Segment Start: DATA FOR THIS TASK

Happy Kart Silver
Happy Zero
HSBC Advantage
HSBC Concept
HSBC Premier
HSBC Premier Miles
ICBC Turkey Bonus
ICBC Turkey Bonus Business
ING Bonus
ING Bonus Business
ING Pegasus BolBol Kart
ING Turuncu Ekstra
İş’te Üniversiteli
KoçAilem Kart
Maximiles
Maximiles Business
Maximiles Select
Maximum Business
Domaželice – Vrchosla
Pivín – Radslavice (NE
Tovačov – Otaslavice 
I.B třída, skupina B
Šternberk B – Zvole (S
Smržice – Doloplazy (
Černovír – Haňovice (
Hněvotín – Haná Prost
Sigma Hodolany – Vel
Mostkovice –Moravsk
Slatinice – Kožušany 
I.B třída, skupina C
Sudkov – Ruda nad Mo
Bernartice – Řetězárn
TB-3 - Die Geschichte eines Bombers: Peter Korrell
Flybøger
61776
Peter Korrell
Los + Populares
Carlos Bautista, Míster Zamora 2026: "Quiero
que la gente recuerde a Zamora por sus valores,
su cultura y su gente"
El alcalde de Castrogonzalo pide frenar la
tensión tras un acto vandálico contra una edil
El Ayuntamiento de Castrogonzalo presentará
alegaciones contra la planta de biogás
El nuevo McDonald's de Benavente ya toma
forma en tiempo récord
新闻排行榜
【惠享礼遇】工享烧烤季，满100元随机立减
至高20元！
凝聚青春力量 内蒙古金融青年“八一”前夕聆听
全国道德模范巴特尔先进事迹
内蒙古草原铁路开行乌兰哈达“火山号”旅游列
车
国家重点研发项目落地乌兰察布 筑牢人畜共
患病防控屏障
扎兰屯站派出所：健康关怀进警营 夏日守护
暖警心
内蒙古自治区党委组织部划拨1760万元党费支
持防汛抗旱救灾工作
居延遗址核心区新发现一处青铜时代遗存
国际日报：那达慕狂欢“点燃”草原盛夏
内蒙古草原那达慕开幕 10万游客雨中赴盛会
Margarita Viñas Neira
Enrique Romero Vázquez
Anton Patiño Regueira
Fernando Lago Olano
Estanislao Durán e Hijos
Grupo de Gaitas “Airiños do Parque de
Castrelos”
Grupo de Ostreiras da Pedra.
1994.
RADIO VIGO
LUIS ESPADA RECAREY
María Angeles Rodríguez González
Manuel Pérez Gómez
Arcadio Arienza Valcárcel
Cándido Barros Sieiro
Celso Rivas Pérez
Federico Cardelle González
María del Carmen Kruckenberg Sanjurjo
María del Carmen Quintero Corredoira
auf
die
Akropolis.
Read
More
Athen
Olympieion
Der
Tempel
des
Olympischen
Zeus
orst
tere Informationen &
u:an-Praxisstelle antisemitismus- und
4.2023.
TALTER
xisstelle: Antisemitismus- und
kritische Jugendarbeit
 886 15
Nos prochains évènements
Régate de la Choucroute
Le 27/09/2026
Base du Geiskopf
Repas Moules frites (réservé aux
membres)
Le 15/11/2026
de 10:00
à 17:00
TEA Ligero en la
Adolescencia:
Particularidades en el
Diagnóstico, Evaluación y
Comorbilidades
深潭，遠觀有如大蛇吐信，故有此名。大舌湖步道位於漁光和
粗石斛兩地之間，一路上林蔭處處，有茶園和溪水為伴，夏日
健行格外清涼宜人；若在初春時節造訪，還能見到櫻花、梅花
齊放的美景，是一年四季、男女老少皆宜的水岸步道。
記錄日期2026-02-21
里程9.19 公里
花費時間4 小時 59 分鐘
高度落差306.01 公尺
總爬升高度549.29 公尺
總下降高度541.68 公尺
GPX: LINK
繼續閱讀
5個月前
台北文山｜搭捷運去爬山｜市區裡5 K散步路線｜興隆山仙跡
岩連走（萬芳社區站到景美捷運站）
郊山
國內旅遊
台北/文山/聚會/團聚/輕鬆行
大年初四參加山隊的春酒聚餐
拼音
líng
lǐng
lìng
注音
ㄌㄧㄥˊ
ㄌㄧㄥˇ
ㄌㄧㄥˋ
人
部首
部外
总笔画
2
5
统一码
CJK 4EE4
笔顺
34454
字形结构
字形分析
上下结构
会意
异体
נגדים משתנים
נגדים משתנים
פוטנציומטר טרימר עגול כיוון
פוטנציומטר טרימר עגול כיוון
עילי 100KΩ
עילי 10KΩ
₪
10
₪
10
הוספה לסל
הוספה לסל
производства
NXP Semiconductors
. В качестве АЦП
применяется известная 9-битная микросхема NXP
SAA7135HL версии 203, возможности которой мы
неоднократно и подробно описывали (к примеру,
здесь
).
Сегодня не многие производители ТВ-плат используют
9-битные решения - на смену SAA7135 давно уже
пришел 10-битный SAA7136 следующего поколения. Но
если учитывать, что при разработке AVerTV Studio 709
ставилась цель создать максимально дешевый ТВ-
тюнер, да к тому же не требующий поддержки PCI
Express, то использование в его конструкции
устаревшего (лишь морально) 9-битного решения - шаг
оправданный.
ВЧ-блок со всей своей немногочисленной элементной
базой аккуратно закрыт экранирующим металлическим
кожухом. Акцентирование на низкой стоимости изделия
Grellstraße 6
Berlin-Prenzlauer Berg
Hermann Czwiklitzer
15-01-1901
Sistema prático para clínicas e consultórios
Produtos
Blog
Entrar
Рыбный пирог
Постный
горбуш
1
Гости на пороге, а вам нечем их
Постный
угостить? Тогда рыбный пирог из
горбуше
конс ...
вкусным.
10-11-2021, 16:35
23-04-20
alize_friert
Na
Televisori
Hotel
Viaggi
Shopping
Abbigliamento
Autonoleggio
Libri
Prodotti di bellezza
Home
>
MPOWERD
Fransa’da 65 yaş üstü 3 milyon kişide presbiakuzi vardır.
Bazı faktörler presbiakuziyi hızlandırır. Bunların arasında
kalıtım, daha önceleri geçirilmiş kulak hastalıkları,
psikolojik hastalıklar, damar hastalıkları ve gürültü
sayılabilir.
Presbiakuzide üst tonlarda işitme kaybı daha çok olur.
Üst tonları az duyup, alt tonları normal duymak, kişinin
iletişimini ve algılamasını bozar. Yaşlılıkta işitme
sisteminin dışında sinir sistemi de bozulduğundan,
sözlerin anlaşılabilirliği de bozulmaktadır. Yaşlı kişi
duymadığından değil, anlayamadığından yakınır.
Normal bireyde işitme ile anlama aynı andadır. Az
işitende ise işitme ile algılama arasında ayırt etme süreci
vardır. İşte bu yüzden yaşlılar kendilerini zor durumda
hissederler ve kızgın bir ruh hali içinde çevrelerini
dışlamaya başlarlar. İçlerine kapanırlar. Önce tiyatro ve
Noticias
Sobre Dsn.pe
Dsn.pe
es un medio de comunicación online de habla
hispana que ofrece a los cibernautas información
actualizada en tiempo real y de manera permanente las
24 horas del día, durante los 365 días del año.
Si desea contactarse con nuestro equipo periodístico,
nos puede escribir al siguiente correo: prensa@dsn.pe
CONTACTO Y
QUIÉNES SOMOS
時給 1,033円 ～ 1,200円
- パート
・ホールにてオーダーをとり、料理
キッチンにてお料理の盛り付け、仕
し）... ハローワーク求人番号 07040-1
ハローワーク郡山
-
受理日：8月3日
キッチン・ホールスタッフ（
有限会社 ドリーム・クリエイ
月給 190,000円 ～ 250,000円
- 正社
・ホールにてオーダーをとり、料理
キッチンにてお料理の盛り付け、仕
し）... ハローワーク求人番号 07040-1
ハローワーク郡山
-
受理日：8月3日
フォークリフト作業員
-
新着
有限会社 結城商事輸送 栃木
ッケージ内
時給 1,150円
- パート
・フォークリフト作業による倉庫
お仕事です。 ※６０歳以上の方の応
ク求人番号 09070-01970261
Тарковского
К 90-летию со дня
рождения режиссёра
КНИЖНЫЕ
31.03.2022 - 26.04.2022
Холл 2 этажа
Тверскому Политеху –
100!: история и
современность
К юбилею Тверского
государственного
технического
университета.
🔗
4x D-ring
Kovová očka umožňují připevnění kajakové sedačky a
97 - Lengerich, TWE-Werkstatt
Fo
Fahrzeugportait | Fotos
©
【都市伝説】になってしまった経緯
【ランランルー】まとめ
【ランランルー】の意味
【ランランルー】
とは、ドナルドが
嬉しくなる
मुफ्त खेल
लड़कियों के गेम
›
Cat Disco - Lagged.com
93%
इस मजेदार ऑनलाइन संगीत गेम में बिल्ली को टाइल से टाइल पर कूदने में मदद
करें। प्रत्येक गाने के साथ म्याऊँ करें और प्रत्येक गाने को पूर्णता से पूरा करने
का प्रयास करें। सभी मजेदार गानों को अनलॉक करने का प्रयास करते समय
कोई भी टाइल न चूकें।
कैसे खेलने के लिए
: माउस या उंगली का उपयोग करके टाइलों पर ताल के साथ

Segment End: DATA FOR THIS TASK

Where does the string "Business" appear in the records? Copy every line that holds it.

WRITTEN REPLY:
ICBC Turkey Bonus Business
ING Bonus Business
Maximiles Business
Maximum Business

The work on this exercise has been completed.